Originally posted February 11, 2012
I type this from an undisclosed location in the wilds of North Brooklyn, where I spend my days in isolation—writing, poring over my film library, and otherwise cultivating my rich inner life. Like Kafka’s Odradek, I have No Fixed Abode. I must cover my tracks, you see. All because some so-called “authorities” deemed my experimental methods “unsound.” Unsound, they said! Those sniveling goody-goodies! Those philistines with their “professional ethics” and “codes of conduct”! One day they will rue their short-sighted pettifoggery and rejoice that they trod the earth at the same time as Dr. Grimsby von Eldritch!
But about this, more anon. For now, I wish only to welcome you to Dr. Grimsby’s Catacomb of Horrors, where I—Dr. Grimsby—will serve as your guide to vintage horror cinema: the weird, the macabre, and the utterly unspeakable. But first, some parameters.
For those of you inclined toward shaky-cam pseudo-documentaries in the Blair Witch mode, brooding-yet-soulful teen vampires with epic cheekbones, or the new-ish subgenre whimsically nicknamed “torture porn,” I offer no sanctuary. Call me a wizened old relic if you must, but most macabre cinema of the last 30-plus years fill me with little but dismay. In fact, I have not seen any part of the Saw or Twilight franchises, and am prepared to eat my own head rather than expose myself to a single frame.

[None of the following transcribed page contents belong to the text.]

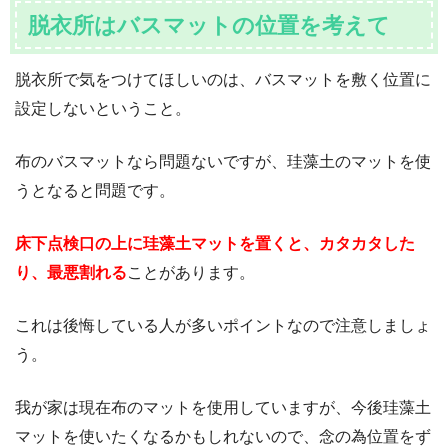
脱衣所はバスマットの位置を考えて
脱衣所で気をつけてほしいのは、バスマットを敷く位置に
設定しないということ。
布のバスマットなら問題ないですが、珪藻土のマットを使
うとなると問題です。
床下点検口の上に珪藻土マットを置くと、カタカタした
り、最悪割れる
ことがあります。
これは後悔している人が多いポイントなので注意しましょ
う。
我が家は現在布のマットを使用していますが、今後珪藻土
マットを使いたくなるかもしれないので、念の為位置をず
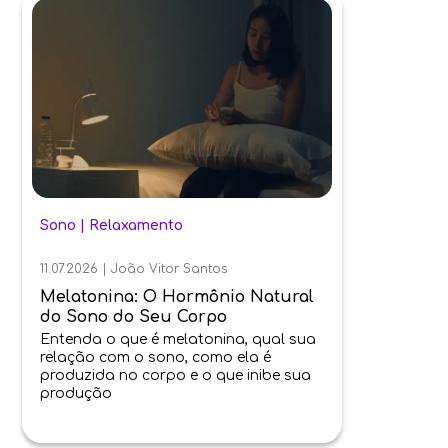
Sono
|
Relaxamento
11.07.2026
|
João Vitor Santos
Melatonina: O Hormônio Natural
do Sono do Seu Corpo
Entenda o que é melatonina, qual sua
relação com o sono, como ela é
produzida no corpo e o que inibe sua
produção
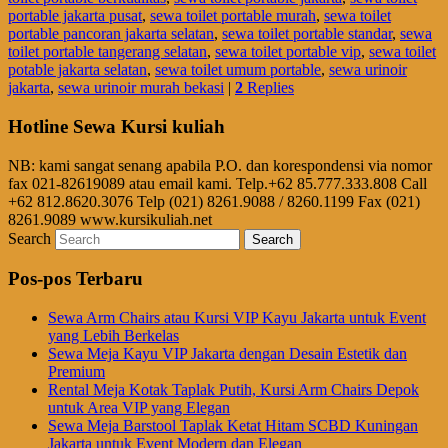
portable jakarta pusat
,
sewa toilet portable murah
,
sewa toilet
portable pancoran jakarta selatan
,
sewa toilet portable standar
,
sewa
toilet portable tangerang selatan
,
sewa toilet portable vip
,
sewa toilet
potable jakarta selatan
,
sewa toilet umum portable
,
sewa urinoir
jakarta
,
sewa urinoir murah bekasi
|
2
Replies
Hotline Sewa Kursi kuliah
NB: kami sangat senang apabila P.O. dan korespondensi via nomor
fax 021-82619089 atau email kami. Telp.+62 85.777.333.808 Call
+62 812.8620.3076 Telp (021) 8261.9088 / 8260.1199 Fax (021)
8261.9089 www.kursikuliah.net
Search
Pos-pos Terbaru
Sewa Arm Chairs atau Kursi VIP Kayu Jakarta untuk Event
yang Lebih Berkelas
Sewa Meja Kayu VIP Jakarta dengan Desain Estetik dan
Premium
Rental Meja Kotak Taplak Putih, Kursi Arm Chairs Depok
untuk Area VIP yang Elegan
Sewa Meja Barstool Taplak Ketat Hitam SCBD Kuningan
Jakarta untuk Event Modern dan Elegan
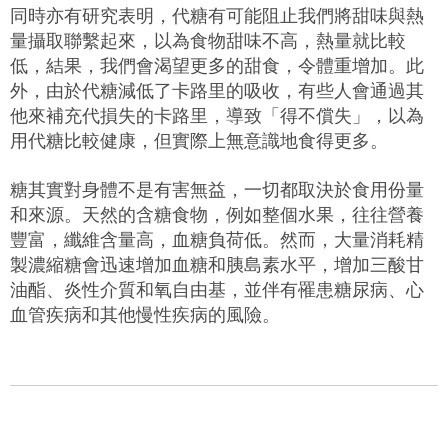
同時亦有研究表明，代糖有可能阻止我們將甜味與熱
量攝取聯繫起來，以為食物甜味不高，熱量就比較
低，結果，我們會渴望更多的甜食，令體重增加。此
外，由於代糖減低了卡路里的吸收，有些人會通過其
他來補充代損失的卡路里，導致「得不償失」，以為
用代糖比較健康，但實際上無意識地食得更多。
糖其實對身體不是有害無益，一切都取決於食用份量
和來源。天然的含糖食物，例如整個水果，往往營養
豐富，纖維含量高，血糖負荷低。然而，大量消耗精
製濃縮糖會迅速增加血糖和胰島素水平，增加三酸甘
油酯、炎性介質和氧自由基，並伴有罹患糖尿病、心
血管疾病和其他慢性疾病的風險。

My purview is, nonetheless, catholic (with a small “c”), taking in everything from the earliest silent experiments to the gamiest grindhouse fare of the 1970s; from the lofty poetic heights of Val Lewton to the abysmally wretched depths of Herschell Gordon Lewis.

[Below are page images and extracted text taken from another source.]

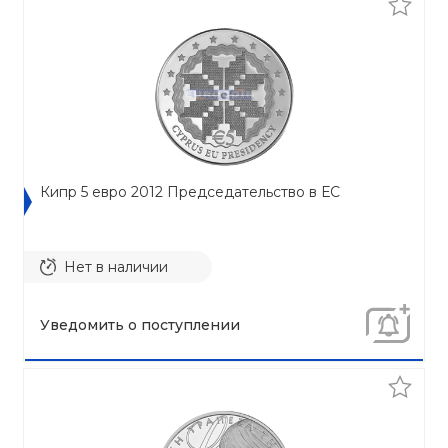
Кипр 5 евро 2012 Председательство в ЕС
Нет в наличии
Уведомить о поступлении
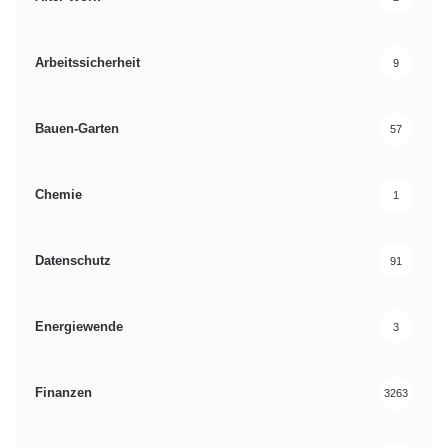
Arbeitssicherheit
9
Bauen-Garten
57
Chemie
1
Datenschutz
91
Energiewende
3
Finanzen
3263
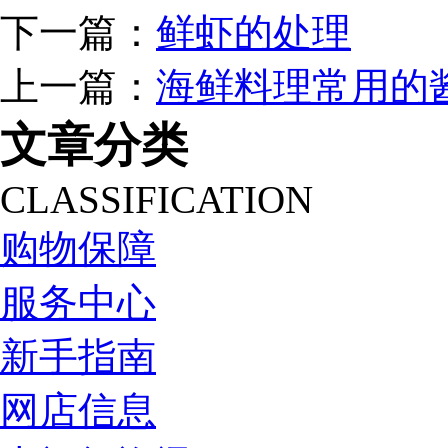
下一篇：
鲜虾的处理
上一篇：
海鲜料理常用的
文章分类
CLASSIFICATION
购物保障
服务中心
新手指南
网店信息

I am naturally most at home in dank and underlit spaces of great antiquity, consorting with friends like Lon Chaney, Bela Lugosi, and Boris Karloff. My dreams are fuelled by the spectral images of Tod Browning and Roger Corman (along with generous lashings of Old Crow, or perhaps some Oriental substances of dubious legality). I will watch anything featuring Vincent Price in a smoking jacket—though, admittedly, Dr. Goldfoot and the Bikini Machine was a gruelling test of my devotion.
Just don’t expect me to cover much that happened after 1979. The simple reason is that 1980 saw the release of an industrial product known as Friday the 13th—a watershed moment, and the point at which the good doctor realized the jig was up as far as old-school horror was concerned. From now on, the screen would belong to faceless, knife-wielding maniacs who amused themselves by slicing scores of randy teens into julienne fries. No more mythic, metaphorical horrors set in the cobwebbed corridors of the Gothic imagination. No more symbolic beasts embodying our most primal fears, and acting out our unacknowledged longings.
For that matter, no more honest, independent exploitation pics, imbued with the old carny spirit and relegated to the skid row grindhouses and isolated drive-ins on the outskirts of town. Henceforth, Hollywood would make them. They would cost endless millions of dollars, have roman numerals in the titles, and play in suburban multiplexes to scads of pimply wastrels trying to impress their wretched dates. A pox on them.
I will leave you on that note of rebuke, as the gentle “caw, caw” of my dear pet raven, Barnaby, tells me it’s his feeding time—after which I intend to consume disreputable quantities of Old Crow and slide gently into a coma. My takes on specific films will begin with my next dispatch. Until then, as my mentor Dr. Septimus Pretorius once proclaimed: “To a new world of gods and monsters!”